By Compuquotes Team on May 21st, 2008

Business Insurance

As more large organizations, such as municipalities and fortune 500 organizations, decide to self insure instead of purchasing traditional insurance, many small to mid sized companies wonder if they too would be better off by self insuring for their losses. To Self Insure basically means that instead of purchasing insurance an organization will cover any losses out-of-pocket. Though, most organizations see this as an opportunity to save money by decreasing their insurance premium and taking a more proactive stance on claims. The decision to self-insure should not be taken lightly. As you weigh the pros cons, remember that it may take months or even a year or two to be able to actually make the leap.

First of all, are you in a position to hire additional personnel; or does your current staff have the training or certifications and licenses needed to process claims? Purchasing traditional insurance allows you the ability to let someone else handle the back end and day- to-day claims processing tasks. Self Insuring on the other hand, requires that you handle these tasks on your own, or hire an outside third party administrator or TPA to handle these duties for you. The fees for these firms vary and often depend heavily on your claim load for the year.
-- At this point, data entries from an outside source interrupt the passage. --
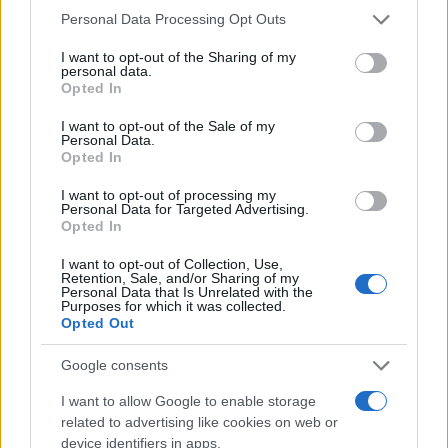
2022. november 29.
Please note that this website/app uses one or more Google
Personal Data Processing Opt Outs
services and may gather and store information including but
not limited to your visit or usage behaviour. You may click to
I want to opt-out of the Sharing of my
personal data.
grant or deny consent to Google and its third-party tags to
Opted In
use your data for below specified purposes in below Google
consent section.
I want to opt-out of the Sale of my
Personal Data.
Opted In
I want to opt-out of processing my
Personal Data for Targeted Advertising.
Opted In
I want to opt-out of Collection, Use,
Retention, Sale, and/or Sharing of my
Personal Data that Is Unrelated with the
Mike Pompeo: Örülök, hogy
Purposes for which it was collected.
Opted Out
Netanjahu visszatért
Google consents
2022. november 7.
I want to allow Google to enable storage
related to advertising like cookies on web or
device identifiers in apps.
Are you in a position to take a proactive stance on claims? Organizations that self-insure choose this method, because it is supposed be cheaper for them. However, if you are in no position to start programs or hire personnel or consultants who are aimed at reducing claims, you may find that traditional insurance is cheaper. The most common of these programs would be job safety and employee wellness initiatives. There are also defensive driving programs as well.

What does your claims history say? The best indicator of whether or not your organization should decide to self-insure instead of buying traditional insurance would be your claims history. Perfect candidates for self-insuring would have a claims history that displayed a large number of low impact claims. In other words, you want a lot of cheap claims. What you do not want to see is few high impact claims. These are claims costing a lot of many. So, why do would we rather see a large number versus a smaller number of claims? In a nutshell, forecasting. The more claims your organization has the better prepared you are to correctly estimate the outcome and cost of that particular outcome.

Finally, can you truly afford to self-insure. Because awards from lawsuits and in some cases workers compensation can in many cases surpass $100,000 easy, companies especially small ones need to be honest with themselves about whether or not they can afford to self insure. Sure insurance may seem pricey at first, but you compare a couple thousand to a couple hundred thousand, you may feel differently. Not to mention the fact that most self-insured firms buy insurance. Excess coverage is typically purchased by self insuring firms in order to cap their losses.

For most small to mid sized organizations self insuring could mean bankruptcy or even worse. The whole concept of insurance is to transfer the risks that you are unable to swallow. So, if you are a small to mid-sized business, the best advice is to leave high claims to the insurance companies or the big boys.